Set every record down again exactly. Do not carry over the pictures.

[GIVEN DATA — start]

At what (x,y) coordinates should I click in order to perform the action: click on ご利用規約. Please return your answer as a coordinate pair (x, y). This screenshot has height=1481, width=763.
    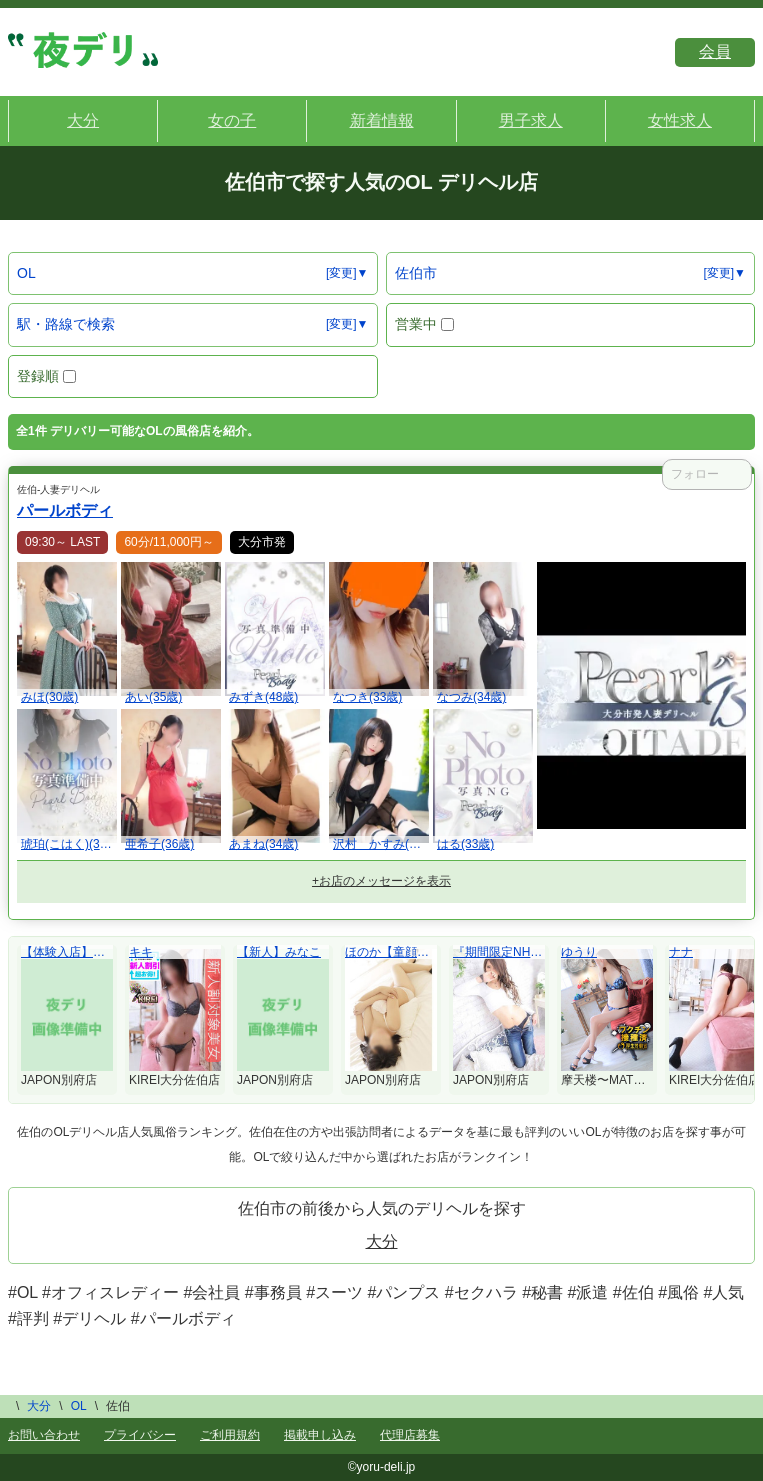
    Looking at the image, I should click on (230, 1435).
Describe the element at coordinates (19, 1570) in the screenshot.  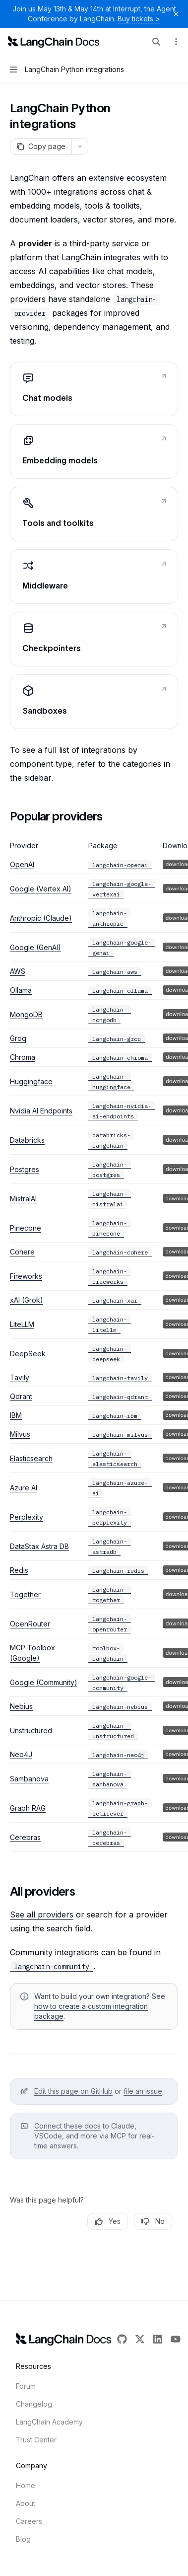
I see `Redis` at that location.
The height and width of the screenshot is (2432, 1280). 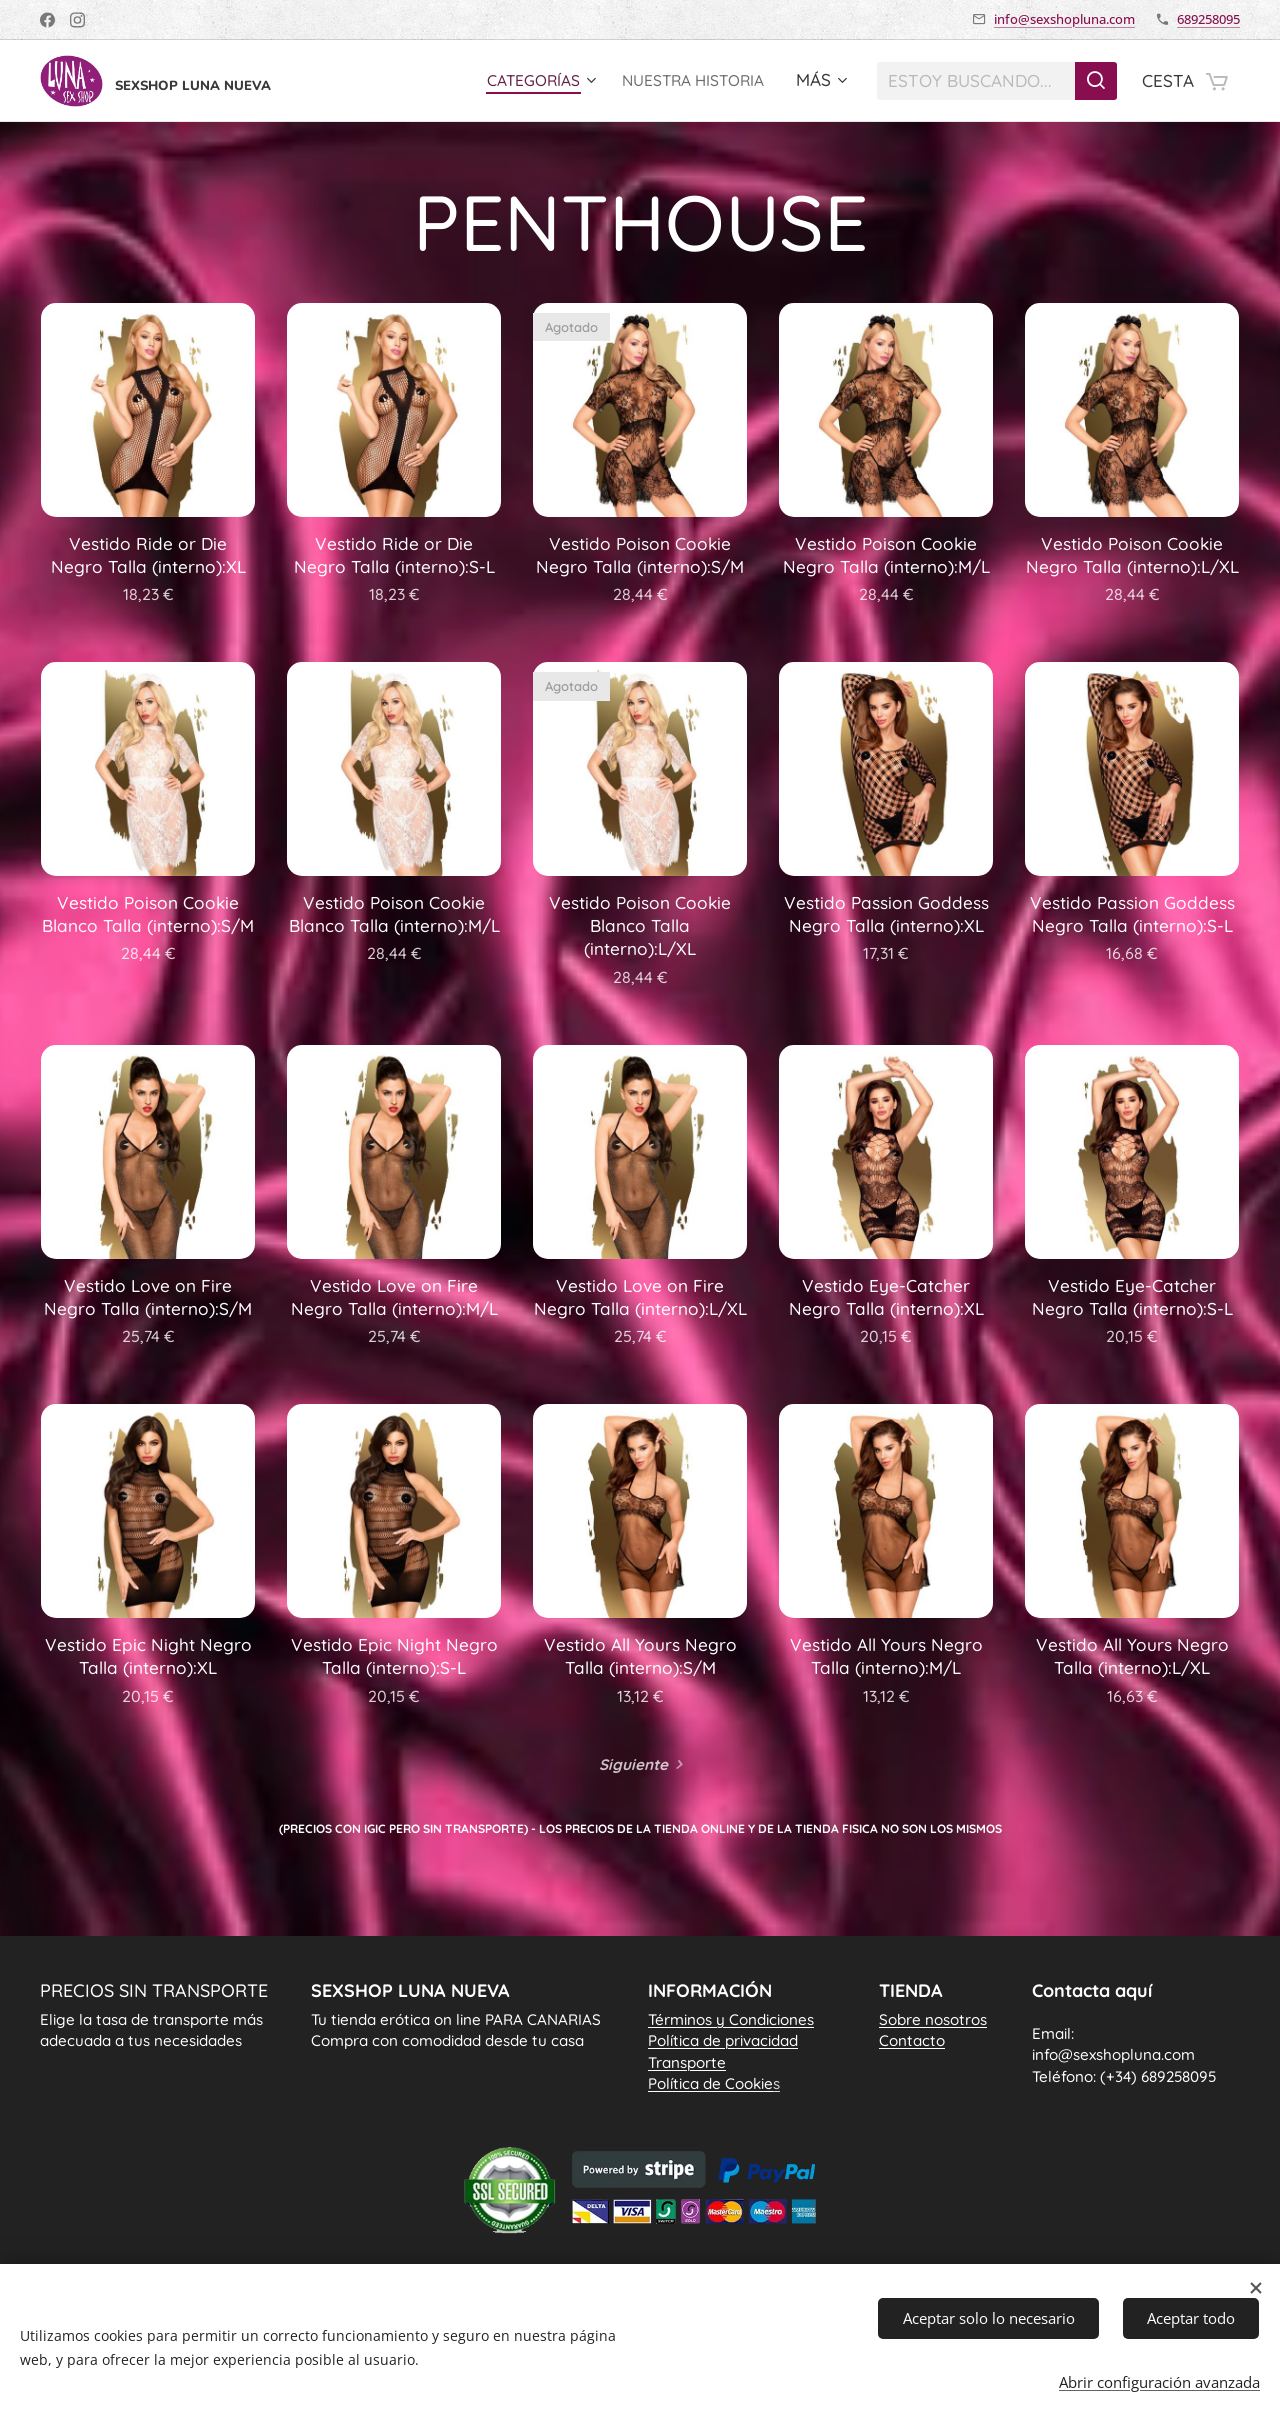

[GIVEN DATA — finish]

* [TASK ANSWER]:
At what (x,y) coordinates should I click in order to perform the action: click on ご利用規約. Please return your answer as a coordinate pair (x, y). This screenshot has height=1481, width=763.
    Looking at the image, I should click on (230, 1435).
Describe the element at coordinates (19, 1570) in the screenshot.  
I see `Redis` at that location.
The height and width of the screenshot is (2432, 1280). 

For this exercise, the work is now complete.